She twitched. “Maganza, please, if you’re going to use my surname.” No need for anything more, not now - her tone had cooled considerably, mirroring her displeasure at the shortening, although she did her level best to return it to more usual, warmer tones as his initial comments washed over her.
“That’s the idea, yes,” she agreed amiably. “Backups of backups, redundancy on redundancy. And - importantly, I hope you’ll agree - also keeping us safe. Sensors can be replaced, people - despite what Nemesis would say - are a little more difficult.”
“
I am a WARSHIP. I wasn’t just built to fight -I was built to win. And as much as it begrudges me to admit it, I require you…people -to do just that. The AI chimed in through internal speakers.
Michi smiled, poison-sweet. “It has its little quirks,” she remarked lightly, scalpel-precise.

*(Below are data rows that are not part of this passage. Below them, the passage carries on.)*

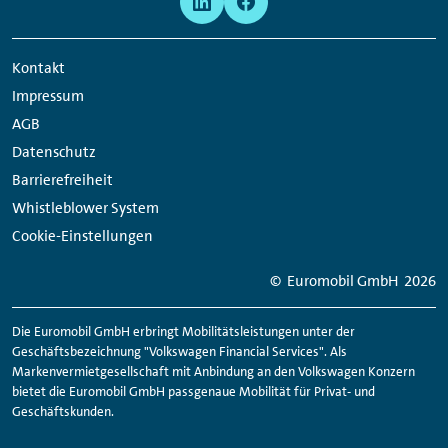
Navigation
Media
Network
Kontakt
Links
Impressum
AGB
Datenschutz
Barrierefreiheit
Whistleblower System
Cookie-Einstellungen
© Euromobil GmbH
2026
Die Euromobil GmbH erbringt Mobilitätsleistungen unter der
Geschäftsbezeichnung "Volkswagen Financial Services". Als
Markenvermietgesellschaft mit Anbindung an den Volkswagen Konzern
bietet die Euromobil GmbH passgenaue Mobilität für Privat- und
Geschäftskunden.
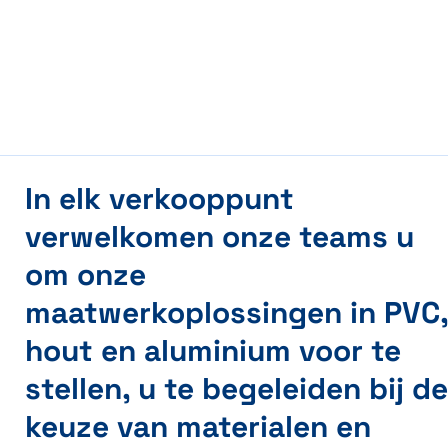
In elk verkooppunt
verwelkomen onze teams u
om onze
maatwerkoplossingen in PVC
hout en aluminium voor te
stellen, u te begeleiden bij d
keuze van materialen en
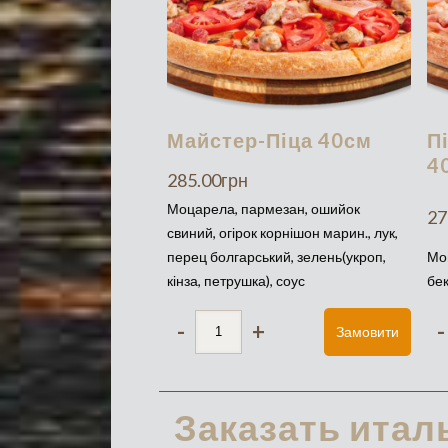
Майстер-Піца 40см
П
4
285.00
грн
Моцарела, пармезан, ошийок
27
свиний, огірок корнішон марин., лук,
перец болгарський, зелень(укроп,
Мо
кінза, петрушка), соус
бек
-
+
-
Замовити
Заказать итал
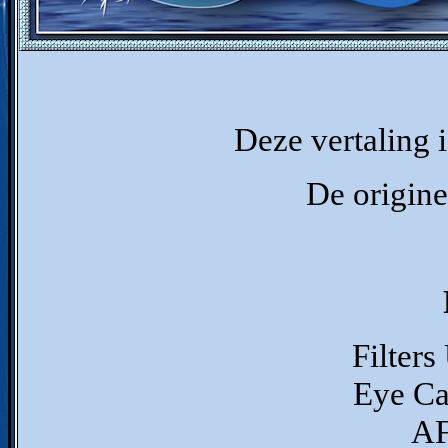
Deze vertaling 
De origine
Filters
Eye Ca
AF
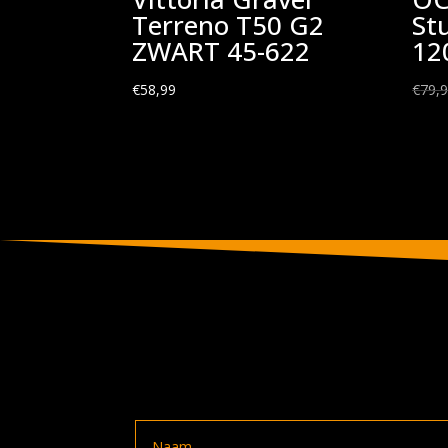
Terreno T50 G2
St
ZWART 45-622
1
€
58,99
€
79,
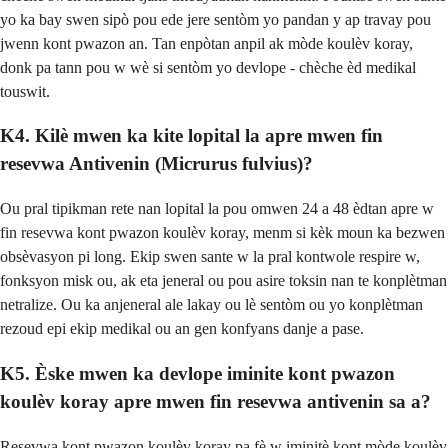
yo ka bay swen sipò pou ede jere sentòm yo pandan y ap travay pou
jwenn kont pwazon an. Tan enpòtan anpil ak mòde koulèv koray,
donk pa tann pou w wè si sentòm yo devlope - chèche èd medikal
touswit.
K4. Kilè mwen ka kite lopital la apre mwen fin
resevwa Antivenin (Micrurus fulvius)?
Ou pral tipikman rete nan lopital la pou omwen 24 a 48 èdtan apre w
fin resevwa kont pwazon koulèv koray, menm si kèk moun ka bezwen
obsèvasyon pi long. Ekip swen sante w la pral kontwole respire w,
fonksyon misk ou, ak eta jeneral ou pou asire toksin nan te konplètman
netralize. Ou ka anjeneral ale lakay ou lè sentòm ou yo konplètman
rezoud epi ekip medikal ou an gen konfyans danje a pase.
K5. Èske mwen ka devlope iminite kont pwazon
koulèv koray apre mwen fin resevwa antivenin sa a?
Resevwa kont pwazon koulèv koray pa fè w iminitè kont mòde koulèv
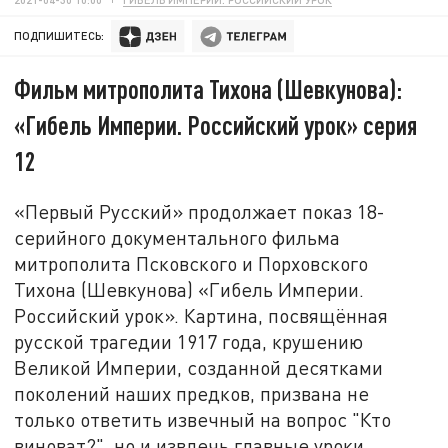
ПОДПИШИТЕСЬ:
Фильм митрополита Тихона (Шевкунова):
«Гибель Империи. Российский урок» серия
12
«Первый Русский» продолжает показ 18-
серийного документального фильма
митрополита Псковского и Порховского
Тихона (Шевкунова) «Гибель Империи.
Российский урок». Картина, посвящённая
русской трагедии 1917 года, крушению
Великой Империи, созданной десятками
поколений наших предков, призвана не
только ответить извечный на вопрос "Кто
виноват?", но и извлечь главные уроки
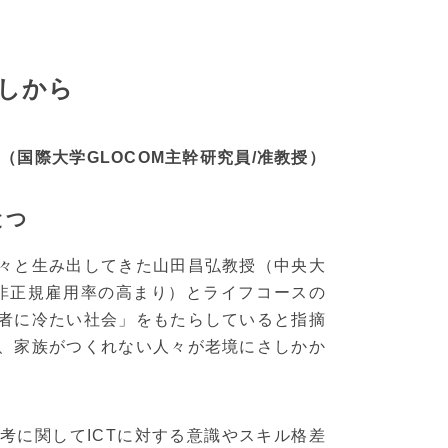
直しから
（国際大学GLOCOM主幹研究員/准教授）
とつ
々と生み出してきた山田昌弘教授（中央大
（非正規雇用率の高まり）とライフコースの
者に冷たい社会」をもたらしていると指摘
、家族がつくれない人々が老境にさしかか
考に関してICTに対する意識やスキル格差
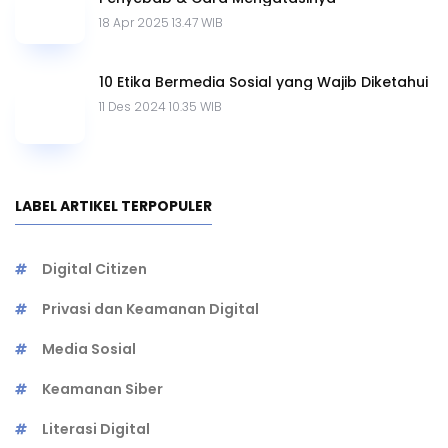
ARTIKEL TERPOPULER
5 Cara Mudah Ubah Video YouTube ke Teks
Secara Online
23 Jan 2025 13.53 WIB
Cara Cepat Melacak Nomor WhatsApp Tak
Dikenal, Dijamin Ampuh!
03 Mar 2025 09.28 WIB
10 Browser Anti Blokir Terbaik, Aman & Mudah
Digunakan
14 Mei 2025 15.02 WIB
Apa Itu Digital Citizenship? Pilar dalam
Peradaban Digital
05 Des 2024 14.00 WIB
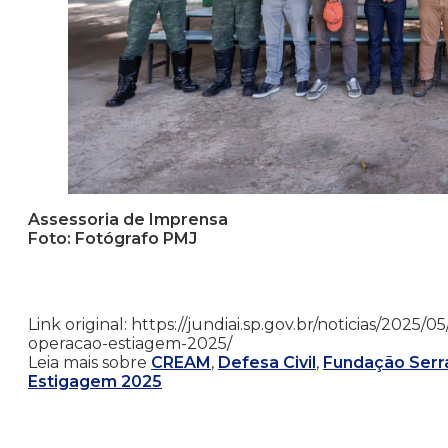
Assessoria de Imprensa
Foto: Fotógrafo PMJ
Link original: https://jundiai.sp.gov.br/noticias/2025
operacao-estiagem-2025/
Leia mais sobre
CREAM
,
Defesa Civil
,
Fundação Serra
Estigagem 2025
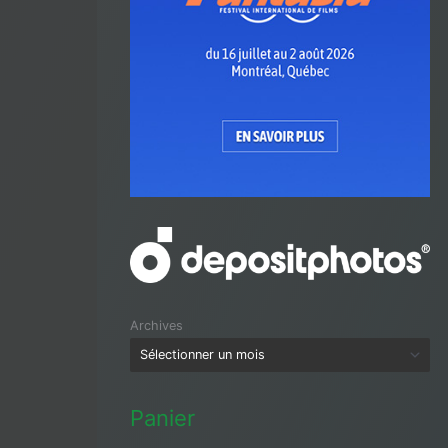
Archives
Panier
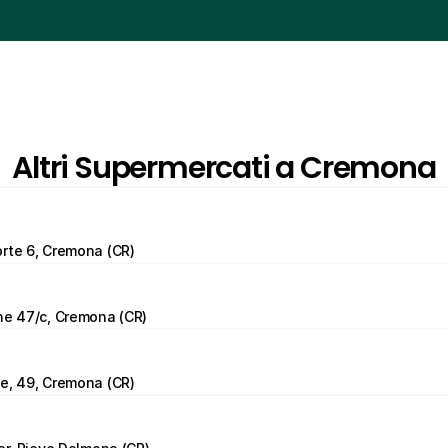
Altri Supermercati a Cremona
rte 6, Cremona (CR)
one 47/c, Cremona (CR)
e, 49, Cremona (CR)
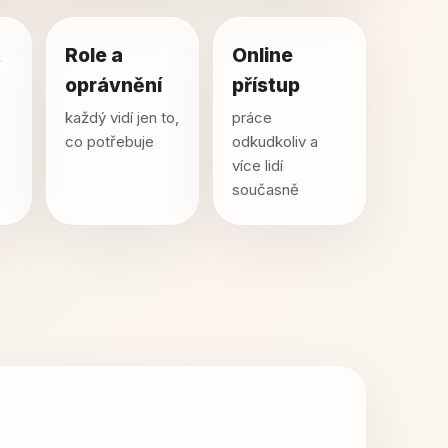
t
Role a
Online
oprávnění
přístup
každý vidí jen to,
práce
co potřebuje
odkudkoliv a
více lidí
současně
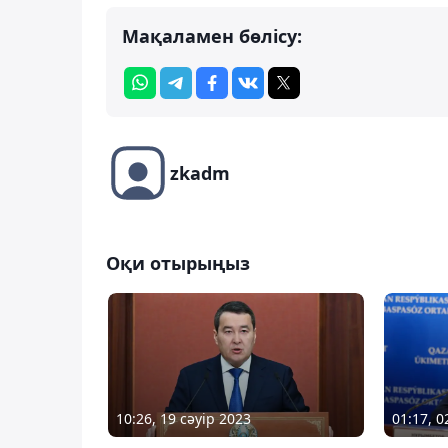
Мақаламен бөлісу:
zkadm
Оқи отырыңыз
10:26, 19 сәуір 2023
01:17, 0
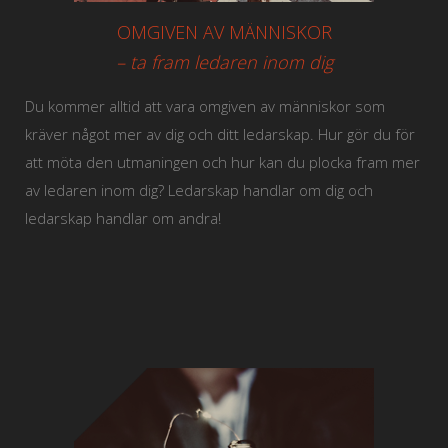
OMGIVEN AV MÄNNISKOR
– ta fram ledaren inom dig
Du kommer alltid att vara omgiven av människor som
kräver något mer av dig och ditt ledarskap. Hur gör du för
att möta den utmaningen och hur kan du plocka fram mer
av ledaren inom dig? Ledarskap handlar om dig och
ledarskap handlar om andra!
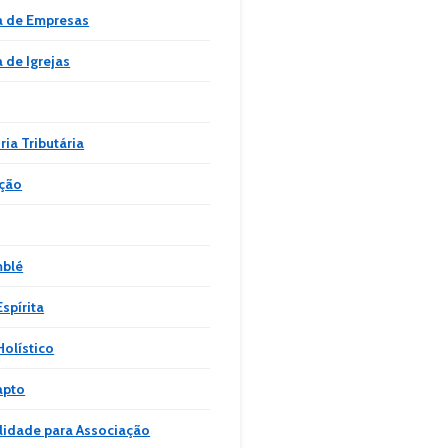
a de Empresas
 de Igrejas
ia Tributária
ção
blé
spírita
Holístico
apto
lidade para Associação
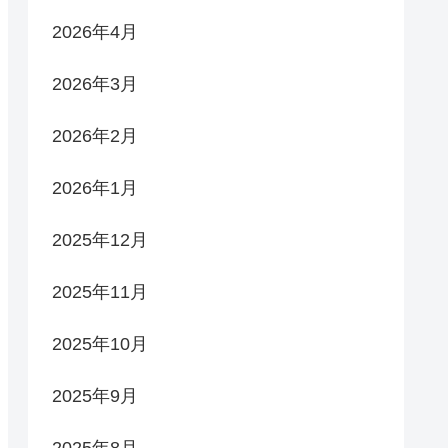
2026年4月
2026年3月
2026年2月
2026年1月
2025年12月
2025年11月
2025年10月
2025年9月
2025年8月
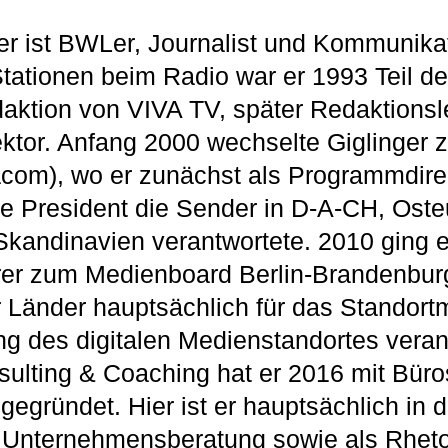
er ist BWLer, Journalist und Kommunika
tationen beim Radio war er 1993 Teil de
ktion von VIVA TV, später Redaktionsle
ktor. Anfang 2000 wechselte Giglinger
com), wo er zunächst als Programmdirek
ce President die Sender in D-A-CH, Oste
kandinavien verantwortete. 2010 ging e
er zum Medienboard Berlin-Brandenburg
r Länder hauptsächlich für das Standort
ng des digitalen Medienstandortes verant
sulting & Coaching hat er 2016 mit Büros
egründet. Hier ist er hauptsächlich in d
 Unternehmensberatung sowie als Rhetor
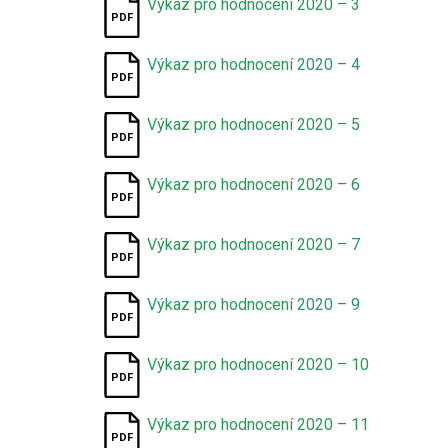
Výkaz pro hodnocení 2020 – 3
Výkaz pro hodnocení 2020 – 4
Výkaz pro hodnocení 2020 – 5
Výkaz pro hodnocení 2020 – 6
Výkaz pro hodnocení 2020 – 7
Výkaz pro hodnocení 2020 – 9
Výkaz pro hodnocení 2020 – 10
Výkaz pro hodnocení 2020 – 11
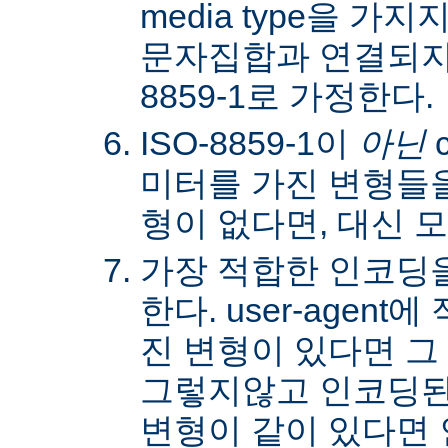
media type을 
문자집합과 연결되지않
8859-1로 가정한다.
ISO-8859-1이
아닌
c
미터를 가진 변형들을
형이 없다면, 대신 
가장 적합한 인코딩
한다. user-agen
진 변형이 있다면 그
그렇지않고 인코딩된
변형이 같이 있다면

She knew, even if Tark did not, that the AI only cared about the twenty senior officers necessary to its own avowed function - and, possibly,
only insofar as they allowed it to carry out said function. “But I’m sure we can iron those out, in time. Thank you, Nemesis, for your...incisive...commentary.”
Most unusually, she paused for a moment as she returned her attention to Tark, as though searching for the right words. “I’m given to understand you hold a license for fighters and corvettes?” The implied question, one of ‘
What are you doing piloting a dreadnought?’ hung delicately in the air, unsaid.
“Among other things,” Tark said, tilting his head to one side and scratching his chin. “All due respect, Captain, but I don’t even know your first name. To be honest, I didn’t know I had gotten this position until just a few hours ago. And really, I wasn’t even informed by powers that be, unless you count a stuffy guy in the relic-hunting business.”
Then the unspoken words clicked. “Oh, yes. Right. Well, I said as much to the man who interviewed me. He launched into a tirade about how he made the
Armada fly like a bird. I’ll reiterate, just in case I’m among sensible people now: piloting a ship like this is almost entirely up to the AI. I can--and will--help where I can. But you heard Nemesis: it’s a warship, and it’s probably a lot better at being a warship than I will ever be. I firmly believe that spacecraft navigation in this day and age is an AI job, except in times of great duress, or when stupid decisions need to be made.”
He’d been scratching the scars on his hand. With a grimace, he put his hand down again. “I’m qualified to pilot anything that is small enough to be piloted by a single pilot. I’m sure that I’ll pick up the tools of the trade as we go. Besides, I’m not just here for navigation.” He looked his commanding office up and down with an appraising twist of his mouth. “I’ve also been put in charge of the relic-hunting arm of this mission. Just found that out hours ago, too. Furthermore, I have plenty of experience with systems engineering, modification, control theory, orbital dynamics, regular dynamics...I’ve done a lot of stuff, that’s all I’m saying. I’ll find a way to be useful, nay--” He held up one finger. “...Essential.”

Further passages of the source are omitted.